Figure 2. Overview of PROMPTCAP training. PROMPTCAP takes two inputs, including an image and a natural language prompt. The model is trained to generate a caption that helps downstream LMs to answer the question. During training, we use GPT-3 to synthesize VQA samples into captioning examples. The original caption is rewritten into a caption that helps answer the question. PROMPTCAP is trained to generate this synthesized caption given the image and the prompt.
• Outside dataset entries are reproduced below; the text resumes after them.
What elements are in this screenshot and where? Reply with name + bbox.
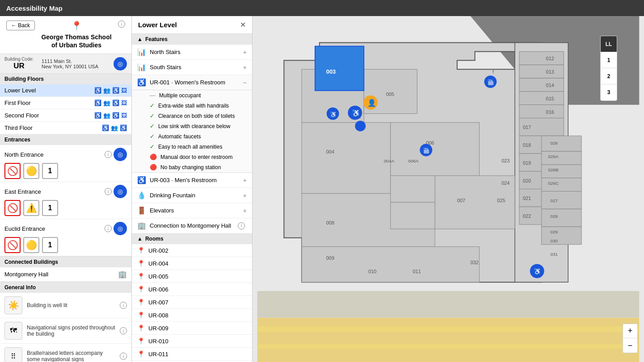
rooms-label: Rooms (145, 236, 164, 242)
entrance-east-info[interactable]: i (105, 188, 112, 195)
room-025: 025 (497, 198, 505, 203)
entrance-north-nav[interactable]: ◎ (114, 148, 127, 161)
feature-montgomery[interactable]: 🏢 Connection to Montgomery Hall i (132, 218, 252, 233)
expand-mens[interactable]: + (243, 177, 247, 184)
womens-restroom-details: — Multiple occupant ✓ Extra-wide stall w… (132, 90, 252, 173)
elevator-icon: 🖼 (121, 87, 127, 94)
zoom-in-button[interactable]: + (623, 324, 637, 338)
room-label-007: UR-007 (148, 299, 168, 306)
floor-name-1: First Floor (4, 100, 94, 106)
floor-third-floor[interactable]: Third Floor ♿ 👥 ♿ (0, 122, 131, 134)
restroom-icon-womens: ♿ (137, 78, 146, 87)
svg-rect-30 (302, 247, 479, 282)
room-label-011: UR-011 (148, 351, 168, 358)
entrance-north-info[interactable]: i (105, 151, 112, 158)
svg-rect-24 (542, 209, 581, 227)
room-pin-007: 📍 (137, 299, 145, 306)
check-icon-2: ✓ (150, 112, 155, 119)
svg-rect-10 (519, 78, 564, 92)
no-entry-icon-east: 🚫 (7, 203, 18, 213)
floor-btn-2[interactable]: 2 (601, 68, 617, 84)
braille-icon: ⠿ (4, 347, 22, 362)
feature-south-stairs[interactable]: 📊 South Stairs + (132, 60, 252, 75)
elevator-badge-north: 🟡 (23, 163, 39, 179)
entrance-euclid-nav[interactable]: ◎ (114, 222, 127, 235)
middle-header: Lower Level ✕ (132, 16, 252, 34)
number-icon-north: 1 (48, 167, 52, 175)
room-ur-006[interactable]: 📍 UR-006 (132, 283, 252, 296)
collapse-womens[interactable]: − (243, 79, 247, 86)
room-012: 012 (546, 56, 554, 61)
expand-elevators[interactable]: + (243, 207, 247, 214)
feature-womens-restroom[interactable]: ♿ UR-001 · Women's Restroom − (132, 75, 252, 90)
floor-btn-ll[interactable]: LL (601, 36, 617, 52)
floor-lower-level[interactable]: Lower Level ♿ 👥 ♿ 🖼 (0, 84, 131, 97)
room-026a: 026A (548, 154, 559, 159)
collapse-features-icon[interactable]: ▲ (137, 36, 143, 42)
floor-btn-1[interactable]: 1 (601, 52, 617, 68)
room-label-010: UR-010 (148, 338, 168, 345)
building-address: 1111 Main St. New York, NY 10001 USA (37, 58, 110, 69)
feature-mens-restroom[interactable]: ♿ UR-003 · Men's Restroom + (132, 173, 252, 188)
floor-first-floor[interactable]: First Floor ♿ 👥 ♿ 🖼 (0, 97, 131, 109)
room-003-label: 003 (326, 68, 336, 75)
feature-mens-label: UR-003 · Men's Restroom (150, 177, 240, 183)
feature-elevators[interactable]: 🚪 Elevators + (132, 203, 252, 218)
room-ur-009[interactable]: 📍 UR-009 (132, 322, 252, 335)
svg-rect-22 (542, 178, 581, 191)
floor-map-svg: 012 013 014 015 016 017 018 019 020 021 … (253, 16, 644, 362)
room-ur-010[interactable]: 📍 UR-010 (132, 335, 252, 348)
signs-info[interactable]: i (120, 327, 127, 334)
entrance-north-name: North Entrance (4, 151, 103, 158)
no-entry-icon-north: 🚫 (7, 166, 18, 176)
room-032: 032 (471, 260, 479, 265)
expand-north-stairs[interactable]: + (243, 49, 247, 56)
collapse-rooms-icon[interactable]: ▲ (137, 236, 143, 242)
svg-rect-8 (519, 51, 564, 65)
restroom-icon-2: 👥 (103, 112, 110, 119)
close-panel-button[interactable]: ✕ (240, 21, 246, 29)
room-pin-005: 📍 (137, 273, 145, 280)
floor-btn-3[interactable]: 3 (601, 84, 617, 100)
connected-building-montgomery[interactable]: Montgomery Hall 🏢 (0, 267, 131, 282)
entrance-east-name: East Entrance (4, 188, 103, 195)
expand-fountain[interactable]: + (243, 192, 247, 199)
general-info-section-header: General Info (0, 282, 131, 293)
room-028: 028 (551, 214, 558, 219)
floor-second-floor[interactable]: Second Floor ♿ 👥 ♿ 🖼 (0, 109, 131, 122)
expand-south-stairs[interactable]: + (243, 64, 247, 71)
number-icon-euclid: 1 (48, 241, 52, 249)
title-bar: Accessibility Map (0, 0, 644, 16)
map-area[interactable]: 012 013 014 015 016 017 018 019 020 021 … (253, 16, 644, 362)
room-013: 013 (546, 69, 554, 75)
back-button[interactable]: ← Back (6, 21, 35, 30)
middle-panel: Lower Level ✕ ▲ Features 📊 North Stairs … (132, 16, 253, 362)
room-ur-005[interactable]: 📍 UR-005 (132, 270, 252, 283)
svg-rect-35 (315, 46, 364, 91)
feature-north-stairs[interactable]: 📊 North Stairs + (132, 45, 252, 60)
room-ur-008[interactable]: 📍 UR-008 (132, 309, 252, 322)
info-icon-header[interactable]: i (118, 21, 125, 28)
room-ur-011[interactable]: 📍 UR-011 (132, 348, 252, 361)
room-ur-004[interactable]: 📍 UR-004 (132, 257, 252, 270)
feature-drinking-fountain[interactable]: 💧 Drinking Fountain + (132, 188, 252, 203)
room-022: 022 (523, 213, 531, 219)
room-pin-006: 📍 (137, 286, 145, 293)
sub-no-baby: 🔴 No baby changing station (132, 162, 252, 172)
room-018: 018 (523, 142, 531, 148)
room-ur-007[interactable]: 📍 UR-007 (132, 296, 252, 309)
entrance-euclid-info[interactable]: i (105, 225, 112, 232)
room-ur-002[interactable]: 📍 UR-002 (132, 244, 252, 257)
lighting-info[interactable]: i (120, 302, 127, 309)
braille-info[interactable]: i (120, 353, 127, 360)
entrance-east: East Entrance i ◎ 🚫 ⚠️ 1 (0, 182, 131, 219)
zoom-out-button[interactable]: − (623, 338, 637, 353)
floors-section-header: Building Floors (0, 74, 131, 84)
entrance-east-nav[interactable]: ◎ (114, 185, 127, 198)
feature-north-stairs-label: North Stairs (150, 49, 240, 55)
directions-button[interactable]: ◎ (114, 57, 127, 71)
lighting-text: Building is well lit (27, 302, 115, 308)
room-004-label: 004 (326, 149, 334, 154)
entrance-east-icons: 🚫 ⚠️ 1 (4, 200, 127, 216)
montgomery-info[interactable]: i (238, 222, 245, 229)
图 2: PROMPTCAP训练流程概览。PROMPTCAP接收两个输入：图像和自然语言提示(prompt)。该模型被训练用于生成有助于下游大语言模型回答问题的描述文本。训练过程中，我们使用GPT-3将视觉问答(VQA)样本合成为描述文本样本。原始描述文本被重写为有助于回答问题的版本。PROMPTCAP的训练目标是根据给定图像和提示生成这种合成后的描述文本。

its simplicity, achieves state-of-the-art results on knowledgebased VQA tasks $ (60.4%$ on OK-VQA [38] and $59.6%$ on A-OKVQA [46]). We also conduct extensive ablation studies on the contribution of each component, showing that PROMPTCAP gives a consistent performance gain $3.8%$ on OK-VQA, $5.3%$ on A-OKVQA, and $9.2%$ on VQAv2) over a generic captioning model that shares the same architecture and training data. Finally, we investigate PROMPTCAP’s generalization ability on WebQA [6], showing that PROMPTCAP, without any training on the compositional questions in WebQA, outperforms the generic caption approach and all supervised baselines.

其简洁性在基于知识的视觉问答(VQA)任务中取得了最先进的结果(在OK-VQA[38]上达到60.4%，在A-OKVQA[46]上达到59.6%)。我们还对各组件的贡献进行了广泛的消融研究，结果表明PROMPTCAP相比采用相同架构和训练数据的通用描述模型，在OK-VQA上带来3.8%的性能提升，在A-OKVQA上提升5.3%，在VQAv2上提升9.2%。最后，我们研究了PROMPTCAP在WebQA[6]上的泛化能力，结果显示未经任何WebQA组合问题训练的PROMPTCAP，其表现优于通用描述方法和所有监督基线。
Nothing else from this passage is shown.